## [What you are asked to do]
Which lines of the entries contain the string "Wyszków"? Please find them and copy them.

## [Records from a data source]
▼

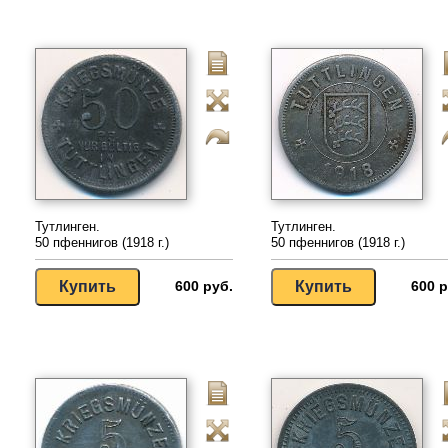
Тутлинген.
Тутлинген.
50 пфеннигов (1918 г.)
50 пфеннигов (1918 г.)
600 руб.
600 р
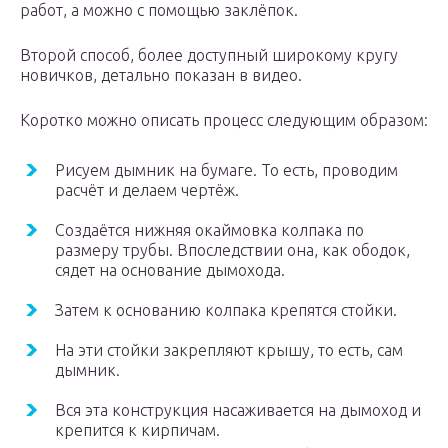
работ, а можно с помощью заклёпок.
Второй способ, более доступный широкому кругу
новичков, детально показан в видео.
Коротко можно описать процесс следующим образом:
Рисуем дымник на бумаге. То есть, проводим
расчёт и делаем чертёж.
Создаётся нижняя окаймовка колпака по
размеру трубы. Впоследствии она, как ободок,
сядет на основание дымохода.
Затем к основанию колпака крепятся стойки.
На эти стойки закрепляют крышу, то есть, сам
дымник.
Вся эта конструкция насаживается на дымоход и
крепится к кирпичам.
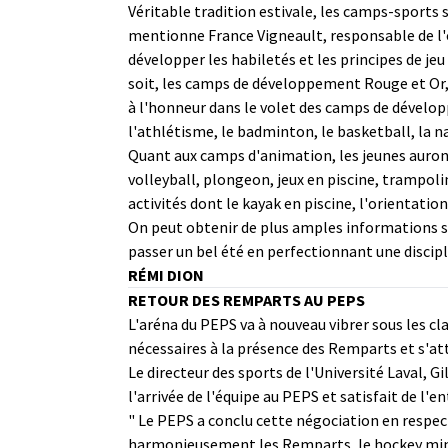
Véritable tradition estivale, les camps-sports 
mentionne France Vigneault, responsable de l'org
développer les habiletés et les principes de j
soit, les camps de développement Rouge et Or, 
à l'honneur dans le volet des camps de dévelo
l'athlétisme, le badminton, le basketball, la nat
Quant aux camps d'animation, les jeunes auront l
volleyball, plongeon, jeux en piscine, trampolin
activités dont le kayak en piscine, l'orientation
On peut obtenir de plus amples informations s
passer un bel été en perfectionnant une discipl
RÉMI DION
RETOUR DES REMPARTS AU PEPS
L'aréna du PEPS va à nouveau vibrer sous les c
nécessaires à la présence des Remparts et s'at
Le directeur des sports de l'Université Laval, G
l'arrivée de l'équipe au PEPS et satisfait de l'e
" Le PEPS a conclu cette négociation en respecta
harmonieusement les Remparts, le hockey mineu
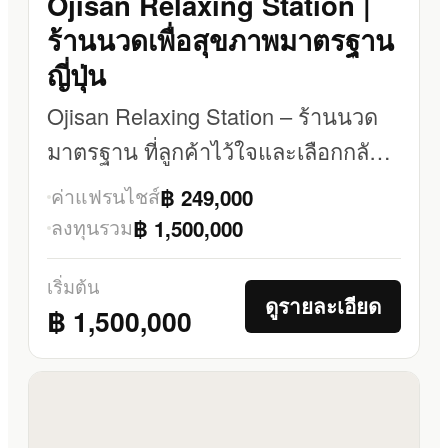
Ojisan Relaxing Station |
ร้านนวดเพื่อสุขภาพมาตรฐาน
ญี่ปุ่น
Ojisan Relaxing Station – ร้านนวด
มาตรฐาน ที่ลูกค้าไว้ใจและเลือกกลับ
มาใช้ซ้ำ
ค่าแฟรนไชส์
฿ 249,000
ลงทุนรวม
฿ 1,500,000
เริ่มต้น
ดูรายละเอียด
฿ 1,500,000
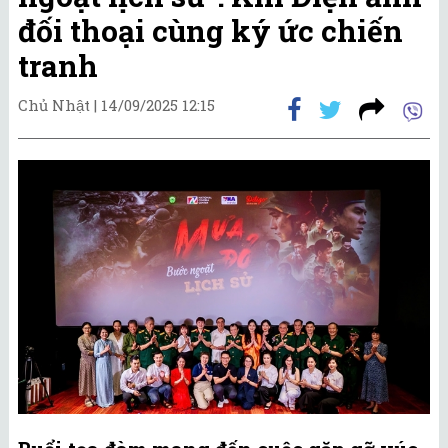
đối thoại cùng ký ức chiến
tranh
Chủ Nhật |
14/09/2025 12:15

▲
▼

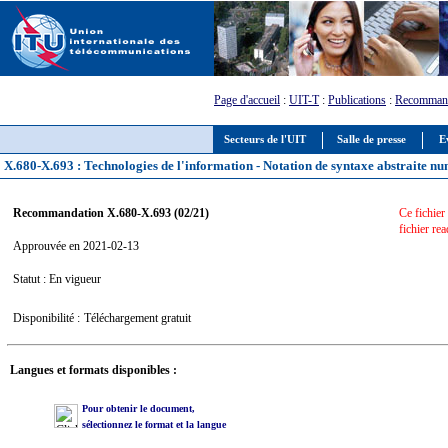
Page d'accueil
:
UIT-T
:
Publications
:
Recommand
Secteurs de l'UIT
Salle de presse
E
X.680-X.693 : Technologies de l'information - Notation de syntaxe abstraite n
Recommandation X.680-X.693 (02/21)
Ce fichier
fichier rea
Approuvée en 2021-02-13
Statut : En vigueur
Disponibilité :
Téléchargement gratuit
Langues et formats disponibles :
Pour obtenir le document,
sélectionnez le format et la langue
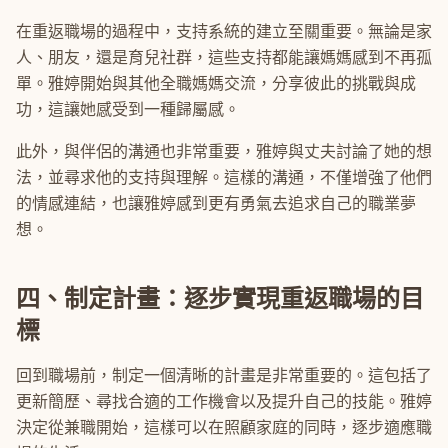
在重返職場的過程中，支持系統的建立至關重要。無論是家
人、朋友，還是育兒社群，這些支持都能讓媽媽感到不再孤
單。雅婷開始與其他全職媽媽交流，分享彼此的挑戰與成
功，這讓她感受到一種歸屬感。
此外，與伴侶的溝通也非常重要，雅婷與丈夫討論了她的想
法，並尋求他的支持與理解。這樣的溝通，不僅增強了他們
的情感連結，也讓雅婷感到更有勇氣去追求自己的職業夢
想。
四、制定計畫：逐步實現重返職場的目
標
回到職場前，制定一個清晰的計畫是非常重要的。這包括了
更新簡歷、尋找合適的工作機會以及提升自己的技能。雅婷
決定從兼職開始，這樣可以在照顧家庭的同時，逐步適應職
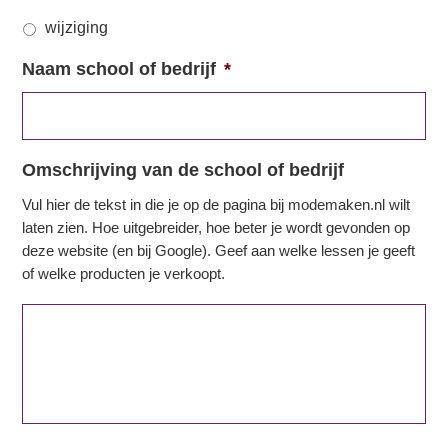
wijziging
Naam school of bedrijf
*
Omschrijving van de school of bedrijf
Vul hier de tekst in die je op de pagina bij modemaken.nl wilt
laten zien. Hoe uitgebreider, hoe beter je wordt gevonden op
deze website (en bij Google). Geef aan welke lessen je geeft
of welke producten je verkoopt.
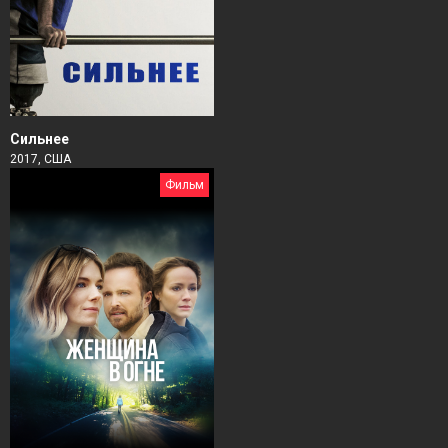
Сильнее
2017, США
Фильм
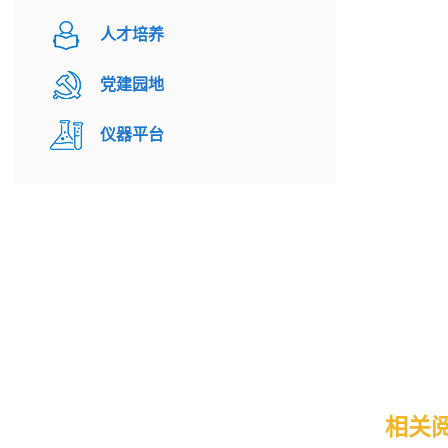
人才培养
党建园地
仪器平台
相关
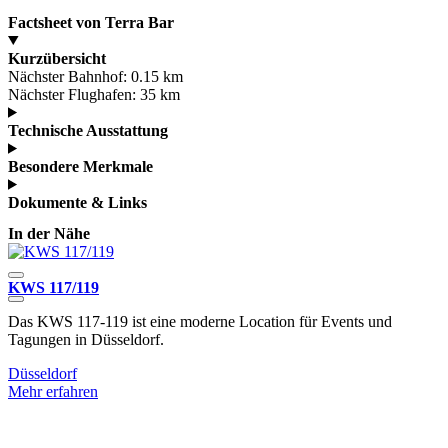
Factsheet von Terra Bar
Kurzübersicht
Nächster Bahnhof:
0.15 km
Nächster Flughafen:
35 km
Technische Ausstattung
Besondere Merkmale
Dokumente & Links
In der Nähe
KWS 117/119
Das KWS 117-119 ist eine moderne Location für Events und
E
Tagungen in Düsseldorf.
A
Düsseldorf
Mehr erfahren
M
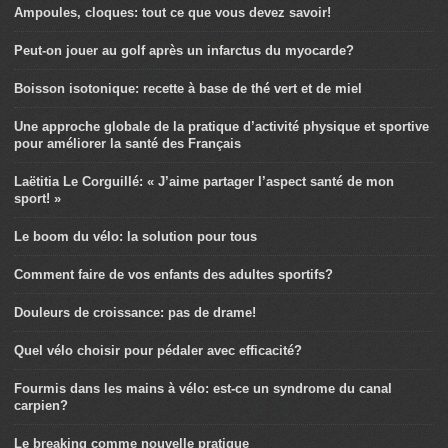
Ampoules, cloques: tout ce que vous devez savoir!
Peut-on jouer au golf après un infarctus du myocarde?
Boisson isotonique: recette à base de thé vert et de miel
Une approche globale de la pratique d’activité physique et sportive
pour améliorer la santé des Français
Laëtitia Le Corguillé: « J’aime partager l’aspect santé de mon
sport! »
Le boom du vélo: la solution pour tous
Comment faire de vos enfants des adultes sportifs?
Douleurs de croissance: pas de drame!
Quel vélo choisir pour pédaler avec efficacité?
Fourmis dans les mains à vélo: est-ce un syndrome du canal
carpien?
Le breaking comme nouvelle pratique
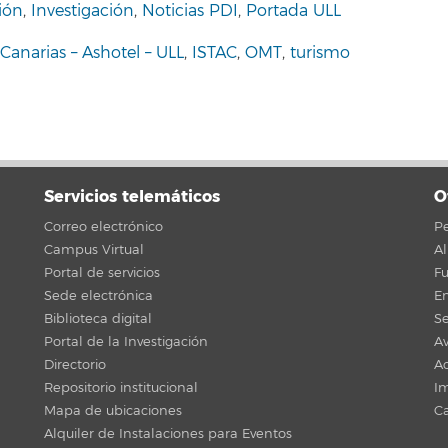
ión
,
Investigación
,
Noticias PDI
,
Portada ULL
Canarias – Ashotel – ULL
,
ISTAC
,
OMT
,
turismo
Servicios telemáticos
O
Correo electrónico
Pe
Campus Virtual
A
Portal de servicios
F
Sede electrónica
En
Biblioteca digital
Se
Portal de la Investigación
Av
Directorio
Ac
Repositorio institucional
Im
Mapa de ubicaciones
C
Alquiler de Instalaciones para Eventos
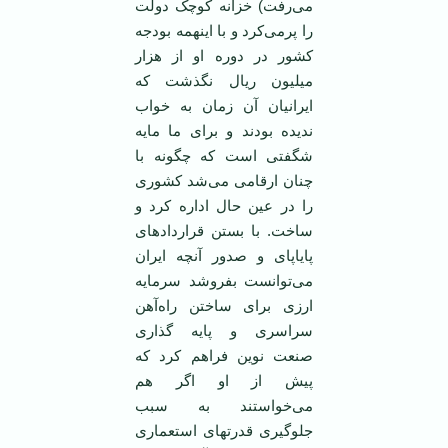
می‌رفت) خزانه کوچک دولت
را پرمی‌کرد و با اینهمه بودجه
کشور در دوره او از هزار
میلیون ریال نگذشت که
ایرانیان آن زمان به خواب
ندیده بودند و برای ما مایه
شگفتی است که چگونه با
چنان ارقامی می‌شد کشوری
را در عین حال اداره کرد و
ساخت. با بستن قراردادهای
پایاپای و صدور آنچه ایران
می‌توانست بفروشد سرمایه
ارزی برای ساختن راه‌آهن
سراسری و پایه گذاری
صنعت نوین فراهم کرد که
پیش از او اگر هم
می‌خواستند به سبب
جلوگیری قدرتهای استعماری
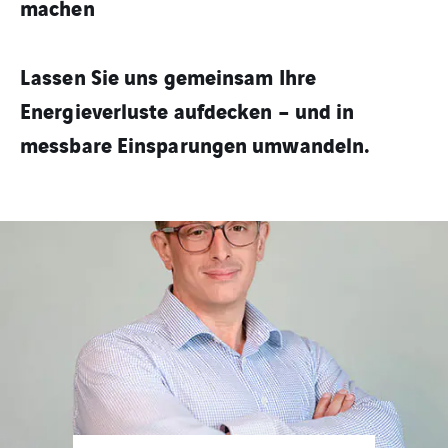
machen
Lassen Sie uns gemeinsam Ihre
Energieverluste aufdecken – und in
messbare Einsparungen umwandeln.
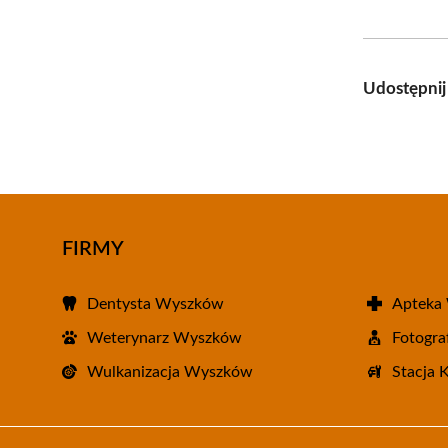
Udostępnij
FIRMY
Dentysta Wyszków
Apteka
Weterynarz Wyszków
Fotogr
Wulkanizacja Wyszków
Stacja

▲

## [Task output]
Dentysta Wyszków
Weterynarz Wyszków
Wulkanizacja Wyszków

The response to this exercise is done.